It will likely be at least six to eight months longer before a coronavirus vaccine can be distributed in a best-case scenario, leading Maryland health officials and lawmakers said Wednesday as they make plans for the state.
Senate President Bill Ferguson said he spoke on Tuesday with one of the principal investigators at the Johns Hopkins University who is working on a vaccine now in its third phase. While there has been remarkable progress, Ferguson said, the logistics that go into distributing a vaccine are “enormous and herculean.”
“I think it’s really important that we keep that in mind moving forward as we make decisions about the future of Maryland — that even with an amazing light-speed approval, it is still six to eight months from that point until we’ll start to see the impact on herd immunity overall, so there is time to go in this ballgame,” Ferguson, a Baltimore Democrat, said during a meeting of a legislative panel on the coronavirus.
Robert Neall, Maryland’s health secretary, emphasized that people need to be prepared to use available tools like masks and handwashing well into next year. He also emphasized that the state could face a challenging time with the coming flu season. For the next six or eight months, Neall said, health officials will be using “vintage 1918 tactics” to coexist with the virus, referring to the deadly flu pandemic that occurred more than 100 years ago.
“Coexisting and trying to find ways to successfully pursue life and keep the population safe is the job we have, I think, for the next year, year and a half,” Neall said. “It will certainly get easier if we do get a vaccine in some quantity, but the tactics that we are using now — and will use in the future — will still be necessary, because we’re not going to be able to vaccinate everyone.”

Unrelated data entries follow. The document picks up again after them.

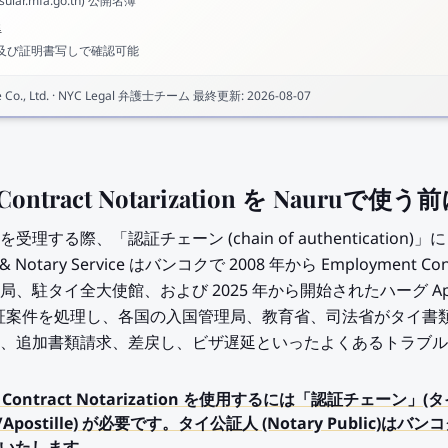
lar.mfa.go.th) 公開名簿
得
ス及び証明書写しで確認可能
Co., Ltd.
·
NYC Legal 弁護士チーム
最終更新
:
2026-08-07
 Contract Notarization を Nauru
受理する際、「認証チェーン (chain of authenticatio
otary Service はバンコクで 2008 年から Employment Cont
駐タイ全大使館、および 2025 年から開始されたハーグ Apos
認証案件を処理し、各国の入国管理局、教育省、司法省がタイ書
、追加書類請求、差戻し、ビザ遅延といったよくあるトラブル
t Contract Notarization を使用するには「認証チェーン」
Apostille) が必要です。タイ公証人 (Notary Public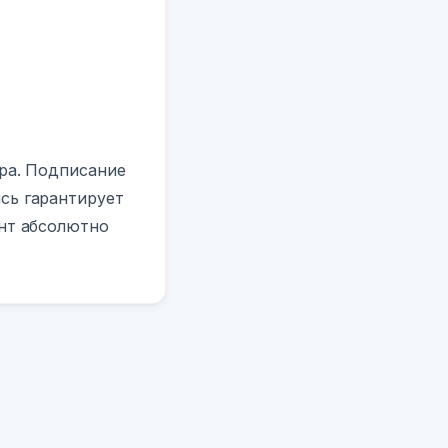
ера. Подписание
сь гарантирует
ент абсолютно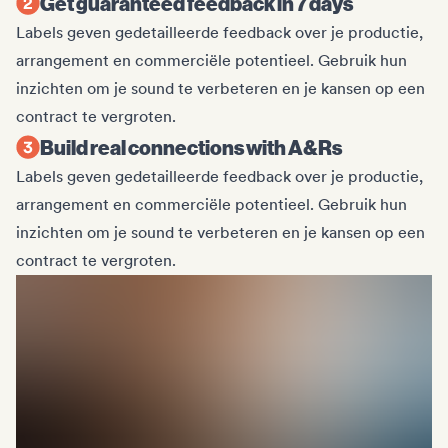
Get guaranteed feedback in 7 days
Labels geven gedetailleerde feedback over je productie,
arrangement en commerciële potentieel. Gebruik hun
inzichten om je sound te verbeteren en je kansen op een
contract te vergroten.
Build real connections with A&Rs
Labels geven gedetailleerde feedback over je productie,
arrangement en commerciële potentieel. Gebruik hun
inzichten om je sound te verbeteren en je kansen op een
contract te vergroten.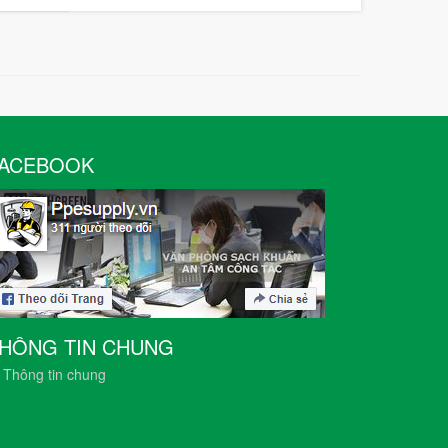
ACEBOOK
HÔNG TIN CHUNG
Thông tin chung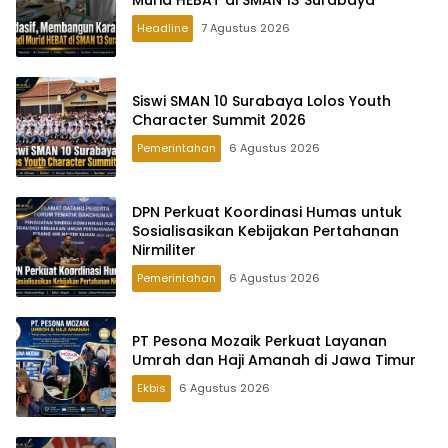
Murid HEBAT di SMAN 13 Surabaya
Headline
7 Agustus 2026
Siswi SMAN 10 Surabaya Lolos Youth
Character Summit 2026
Pemerintahan
6 Agustus 2026
DPN Perkuat Koordinasi Humas untuk
Sosialisasikan Kebijakan Pertahanan
Nirmiliter
Pemerintahan
6 Agustus 2026
PT Pesona Mozaik Perkuat Layanan
Umrah dan Haji Amanah di Jawa Timur
Ekbis
6 Agustus 2026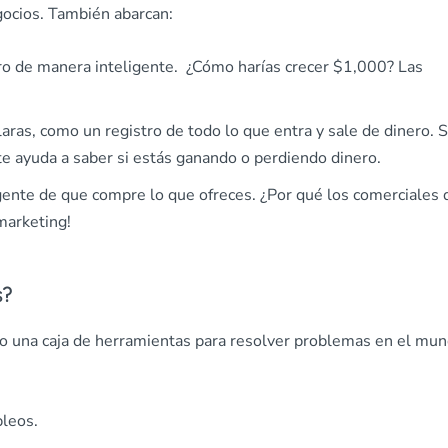
gocios. También abarcan:
nero de manera inteligente. ¿Cómo harías crecer $1,000? Las
claras, como un registro de todo lo que entra y sale de dinero. S
 te ayuda a saber si estás ganando o perdiendo dinero.
 gente de que compre lo que ofreces. ¿Por qué los comerciales 
marketing!
s?
mo una caja de herramientas para resolver problemas en el mu
pleos.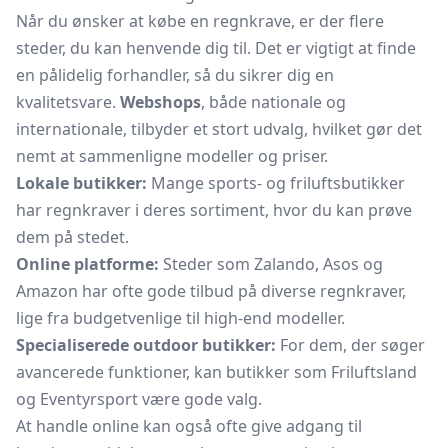
Når du ønsker at købe en regnkrave, er der flere
steder, du kan henvende dig til. Det er vigtigt at finde
en pålidelig forhandler, så du sikrer dig en
kvalitetsvare.
Webshops
, både nationale og
internationale, tilbyder et stort udvalg, hvilket gør det
nemt at sammenligne modeller og priser.
Lokale butikker:
Mange sports- og friluftsbutikker
har regnkraver i deres sortiment, hvor du kan prøve
dem på stedet.
Online platforme:
Steder som Zalando, Asos og
Amazon har ofte gode tilbud på diverse regnkraver,
lige fra budgetvenlige til high-end modeller.
Specialiserede outdoor butikker:
For dem, der søger
avancerede funktioner, kan butikker som Friluftsland
og Eventyrsport være gode valg.
At handle online kan også ofte give adgang til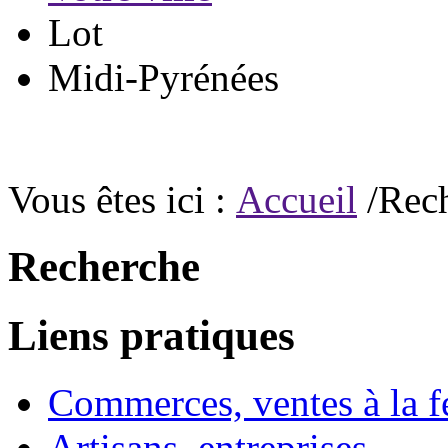
Lot
Midi-Pyrénées
Vous êtes ici :
Accueil
/Rec
Recherche
Liens pratiques
Commerces, ventes à la 
Artisans, entreprises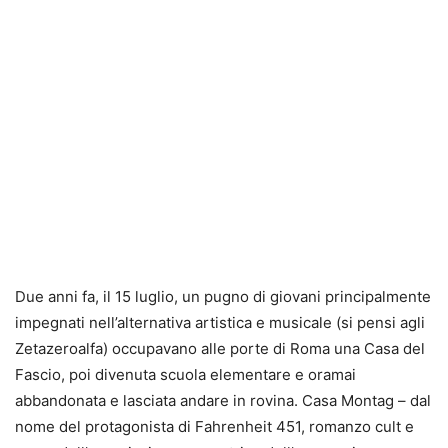
Due anni fa, il 15 luglio, un pugno di giovani principalmente
impegnati nell’alternativa artistica e musicale (si pensi agli
Zetazeroalfa) occupavano alle porte di Roma una Casa del
Fascio, poi divenuta scuola elementare e oramai
abbandonata e lasciata andare in rovina. Casa Montag – dal
nome del protagonista di Fahrenheit 451, romanzo cult e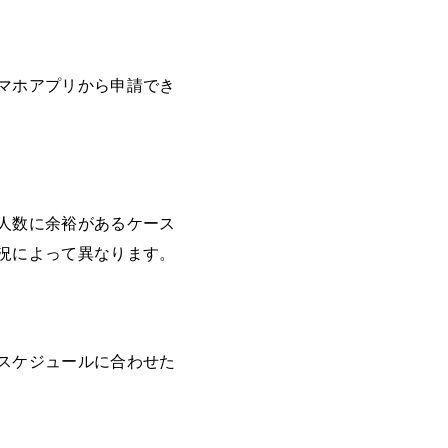
マホアプリから申請でき
人数に余裕があるケース
況によって異なります。
スケジュールに合わせた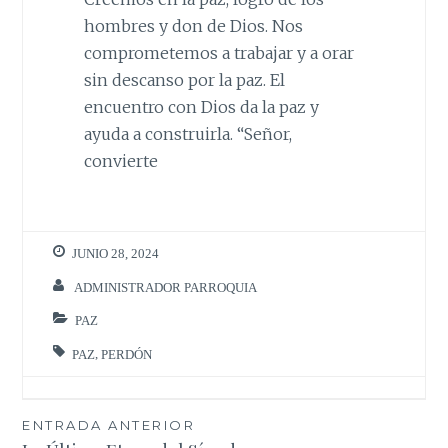
hombres y don de Dios. Nos
comprometemos a trabajar y a orar
sin descanso por la paz. El
encuentro con Dios da la paz y
ayuda a construirla. “Señor,
convierte
JUNIO 28, 2024
ADMINISTRADOR PARROQUIA
PAZ
PAZ
,
PERDÓN
Navegación
ENTRADA ANTERIOR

Dr. Jinlene Chan, Maryland’s deputy health secretary, said the state is pushing out a statewide messaging campaign on the benefits of wearing masks. She said the state is working with federal officials to accelerate the delivery of the vaccine.
Maryland has conducted about 2.2 million tests for the coronavirus, with more than 20,000 tests being done a day, Neall said. He also told lawmakers that the state has distributed more than 78 million pieces of personal protection equipment, and requests are still being met, including supplies for schools and the coming elections.
Neall said the state has identified about 6,700 beds in case of a surge in cases. Maryland has about 347 hospital beds now occupied by coronavirus patients — compared to a high of 1,711 at the end of April, said Dennis Schrader, the health department’s chief operating officer. Schrader said about 86% of hospitals have reached pre-COVID-19 capacity.
Maryland reported 117,888 confirmed cases of the virus on Wednesday, an increase of 643 cases from the previous day. The state has confirmed a total of 3,712 deaths as of Wednesday, up six deaths from Tuesday.